The boss of the region's largest hospital trust has said preparations for winter have started earlier and in more detail than usual after fears the NHS will be unable to cope with added pressure.

Over the last few weeks, hospitals and the ambulance service have seen the kind of pressure they normally only face in the winter with A&E departments being over-stretched and patients facing long waits for ambulances and hospital treatment.

The recent problems have heightened concern that things could get even worse in colder weather.

However, Nick Hulme, chief executive of the East Suffolk and North Essex Foundation Trust (ESNEFT), said preparation work being done now should help ease winter pressures.

He said: "We’re already seeing significant numbers of delays both within the hospital and further down the line in ambulances, so we wouldn’t normally expect that at this time of year.

“The positive aspect is that we’ve started our planning much earlier.
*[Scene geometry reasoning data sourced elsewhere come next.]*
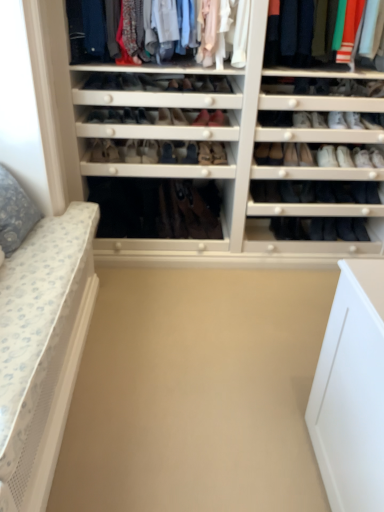 Based on the photo, what is the approximate height of leather brown shoe at center, the eleventh shoe viewed from the right?

4.95 inches.

What do you see at coordinates (196, 392) in the screenshot? I see `beige matte plain at center` at bounding box center [196, 392].

Describe the element at coordinates (188, 211) in the screenshot. The height and width of the screenshot is (512, 384). I see `leather boots at center` at that location.

Find the location of a particular element. This screenshot has height=512, width=384. matte black shoe at center, the sixteenth shoe when ordered from right to left is located at coordinates (132, 152).

Can you confirm if matte black shoe at center, which is counted as the 3th shoe, starting from the left, is smaller than matte black shoe at center, marked as the 12th shoe in a left-to-right arrangement?

Yes, matte black shoe at center, which is counted as the 3th shoe, starting from the left, is smaller than matte black shoe at center, marked as the 12th shoe in a left-to-right arrangement.

Is matte black shoe at center, which is counted as the 3th shoe, starting from the left, touching matte black shoe at center, marked as the 12th shoe in a left-to-right arrangement?

No, matte black shoe at center, which is counted as the 3th shoe, starting from the left, is not with matte black shoe at center, marked as the 12th shoe in a left-to-right arrangement.

Is point (100, 73) closer to camera compared to point (162, 114)?

Yes, it is in front of point (162, 114).

What's the angular difference between matte black shoe at center, arranged as the 21th shoe when viewed from the right, and matte black shoe at center, marked as the 12th shoe in a left-to-right arrangement,'s facing directions?

There is a 4.85-degree angle between the facing directions of matte black shoe at center, arranged as the 21th shoe when viewed from the right, and matte black shoe at center, marked as the 12th shoe in a left-to-right arrangement.

From a real-world perspective, which shoe is the 9th one above the gray dotted pillow at left? Please provide its 2D coordinates.

[(173, 85)]

Considering the relative positions of gray dotted pillow at left and leather shoe at center, which appears as the 14th shoe when viewed from the left, in the image provided, is gray dotted pillow at left to the right of leather shoe at center, which appears as the 14th shoe when viewed from the left, from the viewer's perspective?

No.

Is gray dotted pillow at left shorter than leather shoe at center, the 10th shoe in the right-to-left sequence?

No, gray dotted pillow at left is not shorter than leather shoe at center, the 10th shoe in the right-to-left sequence.

Considering the sizes of objects gray dotted pillow at left and leather shoe at center, the 10th shoe in the right-to-left sequence, in the image provided, who is wider, gray dotted pillow at left or leather shoe at center, the 10th shoe in the right-to-left sequence,?

Wider between the two is leather shoe at center, the 10th shoe in the right-to-left sequence.

Is leather shoe at center, acting as the nineteenth shoe starting from the right, smaller than matte fabric shirts at upper center, which is the 1th clothing in left-to-right order?

Yes, leather shoe at center, acting as the nineteenth shoe starting from the right, is smaller than matte fabric shirts at upper center, which is the 1th clothing in left-to-right order.

Can you confirm if leather shoe at center, which is the 5th shoe from left to right, is wider than matte fabric shirts at upper center, acting as the second clothing starting from the right?

No.

Is leather shoe at center, which is the 5th shoe from left to right, behind matte fabric shirts at upper center, which is the 1th clothing in left-to-right order?

Yes, leather shoe at center, which is the 5th shoe from left to right, is behind matte fabric shirts at upper center, which is the 1th clothing in left-to-right order.

From a real-world perspective, which object stands above the other?

matte fabric shirts at upper center, which is the 1th clothing in left-to-right order.

Considering the positions of objects black suede shoe at center, the 23th shoe when ordered from left to right, and leather boots at center in the image provided, who is in front, black suede shoe at center, the 23th shoe when ordered from left to right, or leather boots at center?

leather boots at center is in front.

From the image's perspective, is black suede shoe at center, the 23th shoe when ordered from left to right, positioned above or below leather boots at center?

black suede shoe at center, the 23th shoe when ordered from left to right, is situated lower than leather boots at center in the image.

Between black suede shoe at center, the 1th shoe when ordered from right to left, and leather boots at center, which one appears on the right side from the viewer's perspective?

Positioned to the right is black suede shoe at center, the 1th shoe when ordered from right to left.

Measure the distance from leather shoe at center, which is the 5th shoe from left to right, to leather at center, arranged as the 14th shoe when viewed from the right.

They are 10.13 inches apart.

Which point is more distant from viewer, (113, 118) or (155, 144)?

Answer: Point (113, 118)

From their relative heights in the image, would you say leather shoe at center, which is the 5th shoe from left to right, is taller or shorter than leather at center, arranged as the 14th shoe when viewed from the right?

Clearly, leather shoe at center, which is the 5th shoe from left to right, is shorter compared to leather at center, arranged as the 14th shoe when viewed from the right.

From a real-world perspective, is leather shoe at center, acting as the nineteenth shoe starting from the right, above or below leather at center, the tenth shoe in the left-to-right sequence?

leather shoe at center, acting as the nineteenth shoe starting from the right, is situated higher than leather at center, the tenth shoe in the left-to-right sequence, in the real world.

Which object is thinner, matte brown shoe at center, acting as the fifth shoe starting from the right, or matte black shoe at center, positioned as the 8th shoe in left-to-right order?

matte brown shoe at center, acting as the fifth shoe starting from the right, is thinner.

Is matte brown shoe at center, acting as the fifth shoe starting from the right, situated inside matte black shoe at center, positioned as the 8th shoe in left-to-right order, or outside?

matte brown shoe at center, acting as the fifth shoe starting from the right, is spatially situated outside matte black shoe at center, positioned as the 8th shoe in left-to-right order.

From a real-world perspective, does matte brown shoe at center, acting as the fifth shoe starting from the right, stand above matte black shoe at center, positioned as the 8th shoe in left-to-right order?

Indeed, from a real-world perspective, matte brown shoe at center, acting as the fifth shoe starting from the right, stands above matte black shoe at center, positioned as the 8th shoe in left-to-right order.

Can you tell me how much matte brown shoe at center, acting as the fifth shoe starting from the right, and matte black shoe at center, positioned as the 8th shoe in left-to-right order, differ in facing direction?

The angular difference between matte brown shoe at center, acting as the fifth shoe starting from the right, and matte black shoe at center, positioned as the 8th shoe in left-to-right order, is 15.1 degrees.

Is leather tan boot at center, the 20th shoe when ordered from left to right, to the left or to the right of leather tan boot at center, the sixth shoe viewed from the right, in the image?

From the image, it's evident that leather tan boot at center, the 20th shoe when ordered from left to right, is to the right of leather tan boot at center, the sixth shoe viewed from the right.

From a real-world perspective, who is located higher, leather tan boot at center, the 4th shoe from the right, or leather tan boot at center, which ranks as the eighteenth shoe in left-to-right order?

From a 3D spatial view, leather tan boot at center, which ranks as the eighteenth shoe in left-to-right order, is above.

Can you tell me how much leather tan boot at center, the 20th shoe when ordered from left to right, and leather tan boot at center, the sixth shoe viewed from the right, differ in facing direction?

They differ by 0.15 degrees in their facing directions.

Is leather tan boot at center, the 20th shoe when ordered from left to right, inside the boundaries of leather tan boot at center, the sixth shoe viewed from the right, or outside?

leather tan boot at center, the 20th shoe when ordered from left to right, exists outside the volume of leather tan boot at center, the sixth shoe viewed from the right.

The width and height of the screenshot is (384, 512). There is a matte black shoe at center, arranged as the 12th shoe when viewed from the right. Find the location of `the 7th shoe above it (from a real-world perspective)`. the 7th shoe above it (from a real-world perspective) is located at coordinates (95, 81).

I want to click on pillow that appears on the left of leather shoe at center, which appears as the 14th shoe when viewed from the left, so click(x=14, y=213).

When comparing their distances from matte black shoe at center, arranged as the 21th shoe when viewed from the right, does matte black shoe at center, arranged as the 7th shoe when viewed from the right, or leather shoe at center, arranged as the 7th shoe when viewed from the left, seem closer?

leather shoe at center, arranged as the 7th shoe when viewed from the left.

Which object lies further to the anchor point leather shoe at center, the sixteenth shoe positioned from the left, black suede shoe at center, the 23th shoe when ordered from left to right, or leather tan boot at center, which ranks as the eighteenth shoe in left-to-right order?

black suede shoe at center, the 23th shoe when ordered from left to right, lies further to leather shoe at center, the sixteenth shoe positioned from the left, than the other object.

Estimate the real-world distances between objects in this image. Which object is closer to leather at center, arranged as the 14th shoe when viewed from the right, beige matte plain at center or leather shoe at center, arranged as the 1th shoe when viewed from the left?

leather shoe at center, arranged as the 1th shoe when viewed from the left, is positioned closer to the anchor leather at center, arranged as the 14th shoe when viewed from the right.

When comparing their distances from matte black shoe at center, which appears as the ninth shoe when viewed from the left, does matte black shoe at center, the thirteenth shoe in the right-to-left sequence, or leather shoe at center, arranged as the 7th shoe when viewed from the left, seem further?

The object further to matte black shoe at center, which appears as the ninth shoe when viewed from the left, is leather shoe at center, arranged as the 7th shoe when viewed from the left.

Based on their spatial positions, is leather shoe at center, the sixteenth shoe positioned from the left, or matte black shoe at center, which ranks as the 15th shoe in right-to-left order, closer to leather shoe at center, the 10th shoe in the right-to-left sequence?

leather shoe at center, the sixteenth shoe positioned from the left, lies closer to leather shoe at center, the 10th shoe in the right-to-left sequence, than the other object.

Considering their positions, is matte black shoe at center, marked as the 12th shoe in a left-to-right arrangement, positioned closer to matte fabric shirts at upper center, acting as the second clothing starting from the right, than leather shoe at center, the 10th shoe in the right-to-left sequence?

leather shoe at center, the 10th shoe in the right-to-left sequence, lies closer to matte fabric shirts at upper center, acting as the second clothing starting from the right, than the other object.

Estimate the real-world distances between objects in this image. Which object is closer to matte fabric shirts at upper center, acting as the second clothing starting from the right, gray dotted pillow at left or matte black shoe at center, the 15th shoe positioned from the left?

Based on the image, matte black shoe at center, the 15th shoe positioned from the left, appears to be nearer to matte fabric shirts at upper center, acting as the second clothing starting from the right.

When comparing their distances from leather brown shoe at center, the eleventh shoe viewed from the right, does leather shoe at center, the sixteenth shoe positioned from the left, or leather tan boot at center, the 20th shoe when ordered from left to right, seem further?

leather shoe at center, the sixteenth shoe positioned from the left, is positioned further to the anchor leather brown shoe at center, the eleventh shoe viewed from the right.

Image resolution: width=384 pixels, height=512 pixels. Identify the location of footwear between matte black shoe at center, which is counted as the 3th shoe, starting from the left, and black suede shoe at center, the 1th shoe when ordered from right to left, from left to right. point(188,211).

Locate an element on the screen. This screenshot has width=384, height=512. footwear between leather shoe at center, which ranks as the second shoe in left-to-right order, and black leather shoe at center, the 21th shoe when ordered from left to right, in the horizontal direction is located at coordinates (188, 211).

The height and width of the screenshot is (512, 384). I want to click on footwear between matte black shoe at center, arranged as the 21th shoe when viewed from the right, and black leather shoe at center, the 22th shoe viewed from the left, so click(188, 211).

Identify the location of clothing between matte black shoe at center, which is counted as the 3th shoe, starting from the left, and matte brown shoe at center, the 19th shoe in the left-to-right sequence, in the horizontal direction. (214, 31). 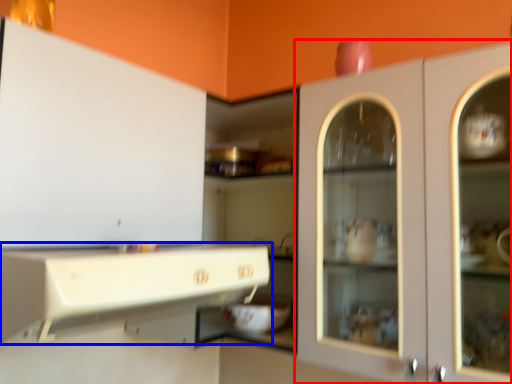 Question: Which of the following is the closest to the observer, cabinetry (highlighted by a red box) or cabinetry (highlighted by a blue box)?

Choices:
 (A) cabinetry
 (B) cabinetry

Answer: (B) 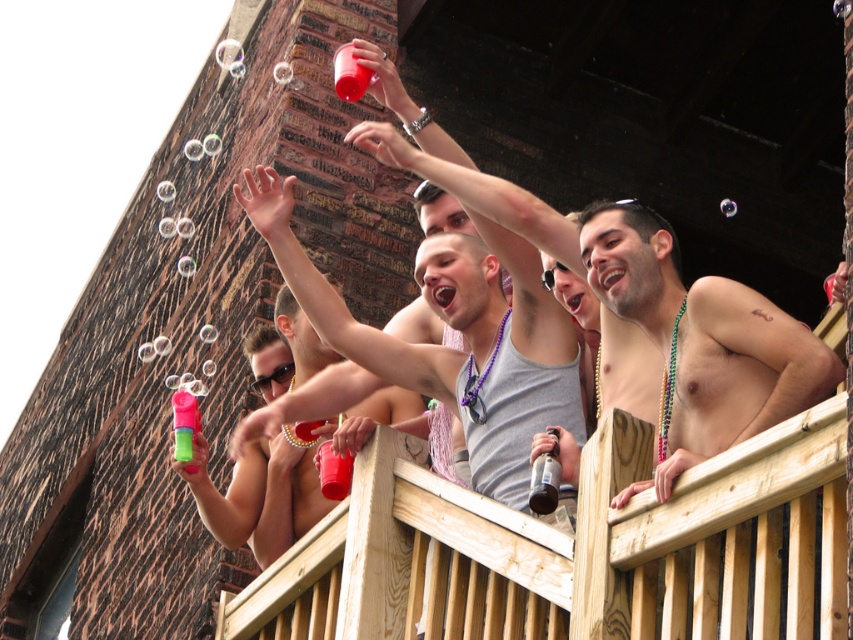 Question: Is gray matte tank top at center below translucent plastic bottle at center?

Choices:
 (A) yes
 (B) no

Answer: (B)

Question: Which point appears closest to the camera in this image?

Choices:
 (A) (634, 481)
 (B) (268, 237)
 (C) (181, 396)

Answer: (A)

Question: Among these objects, which one is nearest to the camera?

Choices:
 (A) translucent plastic bottle at center
 (B) pink plastic bottle at upper center
 (C) gray matte tank top at center

Answer: (A)

Question: Is gray matte tank top at center below translucent plastic bottle at center?

Choices:
 (A) yes
 (B) no

Answer: (B)

Question: Is shiny metallic can at center smaller than shiny skin at upper right?

Choices:
 (A) yes
 (B) no

Answer: (B)

Question: Among these objects, which one is nearest to the camera?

We’ve seen the investment centrally down to trusts much earlier, in systems much earlier than we’ve previously seen.

“So we’re getting ahead of the game this year in a way that we haven’t done in the past, going out to make new appointments for staff, both within the hospital and outside the hospital so we can support patients to get home quicker if we’ve got the resources in the community.”

However, the president of the Association of Directors of Social Services in England Sarah McClinton said her members remained very concerned.

She told BBC Radio 4’s Today Programme: “We’re seeing pressures at the moment in summer that we would normally expect to see in the winter months, so I think what directors are saying to us across the country is, going into this winter people are more worried than they’ve ever been before.

“What we’re seeing is the impact of a decade or more of underfunding in social care, together with the impact of the pandemic, and now the cost-of-living crisis, and that’s having a really devastating impact on the lives of people who need social care, and also those who are working in care.”